Paul Flynn was a champion in the fight against nuclear power

Paul Flynn, protesting with steelworkers outside parliament in 2016 to maintain pressure on the government to help the UK’s beleaguered steel industry.
Paul Flynn, protesting with steelworkers outside parliament in 2016 to maintain pressure on the government to help the UK’s beleaguered steel industry. Photograph: Alamy Stock Photo

Paul Flynn (obituary, 21 February) had a huge range of causes, often championing minority issues where others feared to tread, such as legalising cannabis and supporting the troops returning from overseas wars in Afghanistan, Iraq and Syria, and the families of the fallen in these wars, which he opposed.

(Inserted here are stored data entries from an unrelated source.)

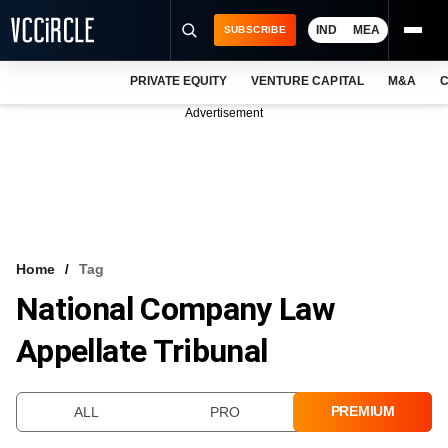
IND
MEA
SUBSCRIBE
PRIVATE EQUITY
VENTURE CAPITAL
M&A
C
NEWS
Advertisement
EVENTS
TRAININGS
PRO EXCLUSIVES
RESEARCH REPORTS
Home
Tag
National Company Law
VCC INTELLIGENCE
Appellate Tribunal
FREE NEWSLETTER
LOGIN
PREMIUM
ALL
PRO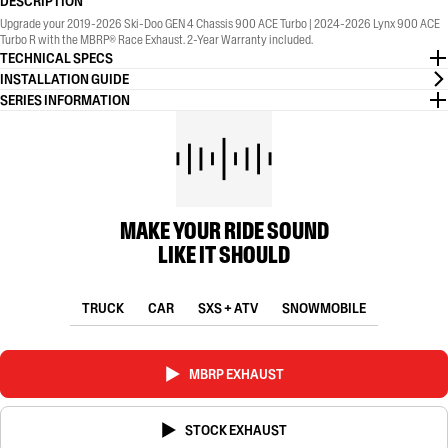
DESCRIPTION
Upgrade your 2019-2026 Ski-Doo GEN 4 Chassis 900 ACE Turbo | 2024-2026 Lynx 900 ACE
Turbo R with the MBRP® Race Exhaust. 2-Year Warranty included.
TECHNICAL SPECS
INSTALLATION GUIDE
SERIES INFORMATION
MAKE YOUR RIDE SOUND
LIKE IT SHOULD
TRUCK
CAR
SXS + ATV
SNOWMOBILE
MBRP EXHAUST
STOCK EXHAUST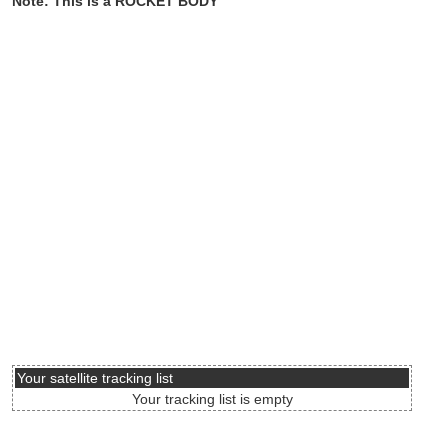
Note: This is a ROCKET BODY
Your satellite tracking list
Your tracking list is empty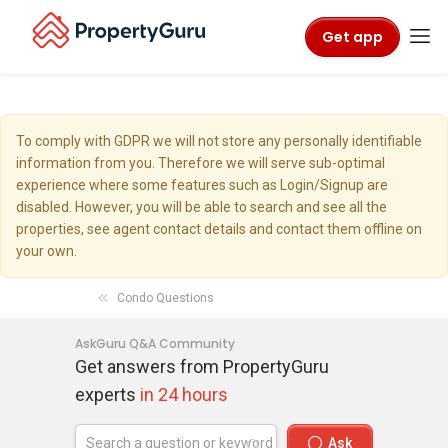
Get app
To comply with GDPR we will not store any personally identifiable
information from you. Therefore we will serve sub-optimal
experience where some features such as Login/Signup are
disabled. However, you will be able to search and see all the
properties, see agent contact details and contact them offline on
your own.
Condo Questions
AskGuru Q&A Community
Get answers from PropertyGuru
experts
in 24 hours
Ask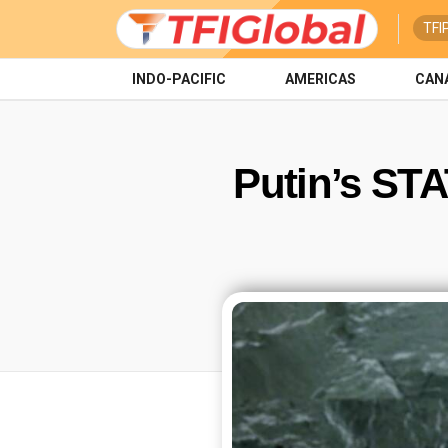
TFI
INDO-PACIFIC
AMERICAS
CAN
Putin’s ST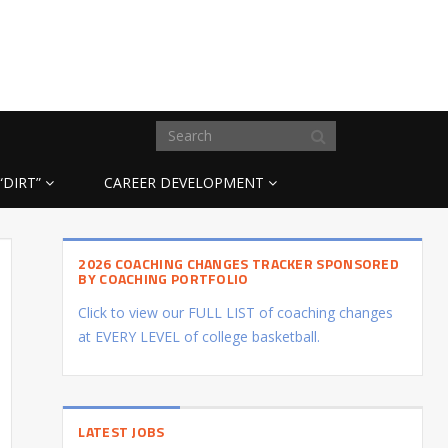
“DIRT”
CAREER DEVELOPMENT
2026 COACHING CHANGES TRACKER SPONSORED
BY COACHING PORTFOLIO
Click to view our FULL LIST of coaching changes
at EVERY LEVEL of college basketball.
LATEST JOBS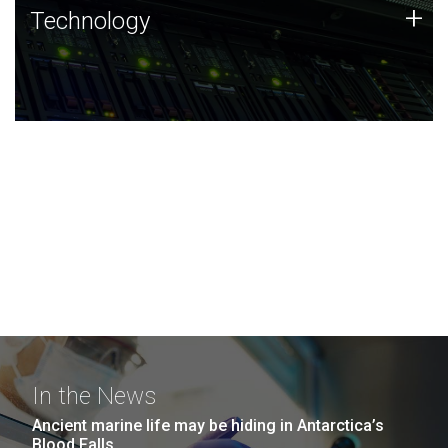
Technology
+
Technology
JCVI was built on a foundation of technology strengths
and this tradition continues today.
In the News
Ancient marine life may be hiding in Antarctica’s
Blood Falls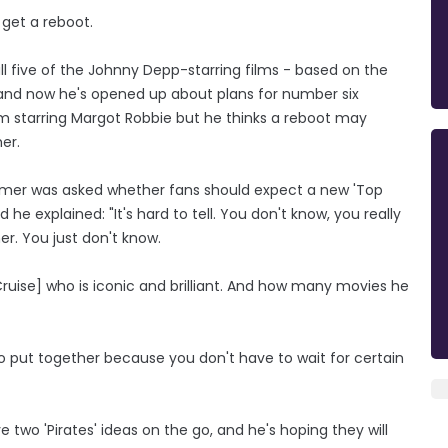
 get a reboot.
l five of the Johnny Depp-starring films - based on the
and now he's opened up about plans for number six
ilm starring Margot Robbie but he thinks a reboot may
er.
imer was asked whether fans should expect a new 'Top
he explained: "It's hard to tell. You don't know, you really
r. You just don't know.
uise] who is iconic and brilliant. And how many movies he
r to put together because you don't have to wait for certain
two 'Pirates' ideas on the go, and he's hoping they will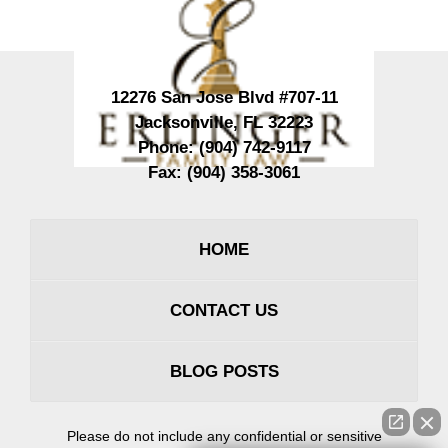
12276 San Jose Blvd #707-11
Jacksonville
,
FL
32223
Phone:
(904) 742-9117
Fax:
(904) 358-3061
HOME
CONTACT US
BLOG POSTS
Please do not include any confidential or sensitive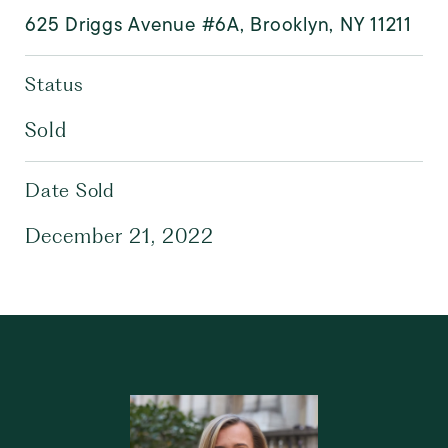
625 Driggs Avenue #6A, Brooklyn, NY 11211
Status
Sold
Date Sold
December 21, 2022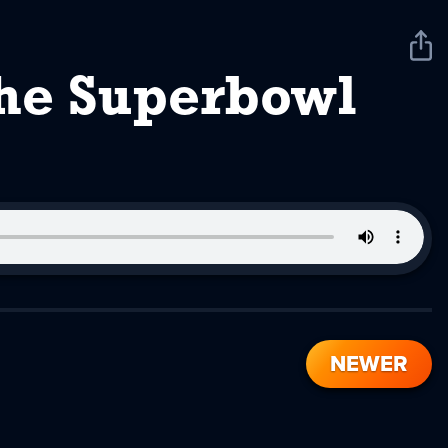
Sha
Pod
The Superbowl
NEWER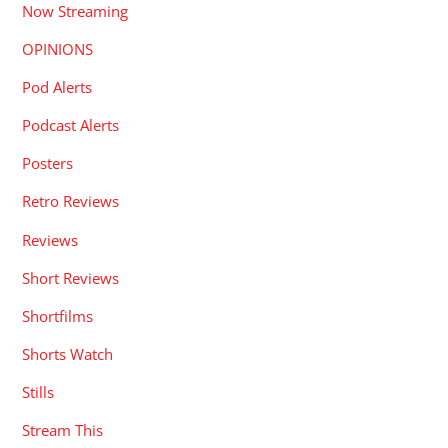
Now Streaming
OPINIONS
Pod Alerts
Podcast Alerts
Posters
Retro Reviews
Reviews
Short Reviews
Shortfilms
Shorts Watch
Stills
Stream This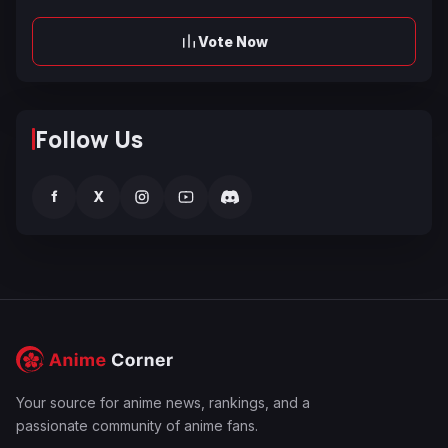
Vote Now
Follow Us
f
X
Your source for anime news, rankings, and a
passionate community of anime fans.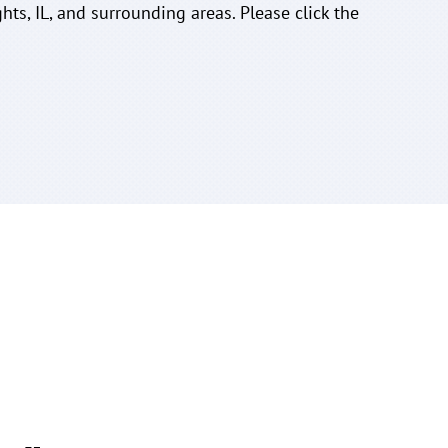
hts, IL, and surrounding areas. Please click the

The issue on which I worked most with Paul was nuclear power and weapons dangers, costs and secrecy. According to the Parliamentary Archives database, Paul asked 1,410 parliamentary questions on nuclear issues during his time as an MP. Indeed his first three questions as an MP (in July 1987) were posed on nuclear safety. He opposed the Hinkley C plant in Somerset, opposite his constituency across the Bristol Channel, to the end, and insisted the plans for new nuclear plants in Wales at Wylfa and a small modular reactor at Trawsfynydd were expensive white elephants, while backing “clean, green eternal” tidal power to the last.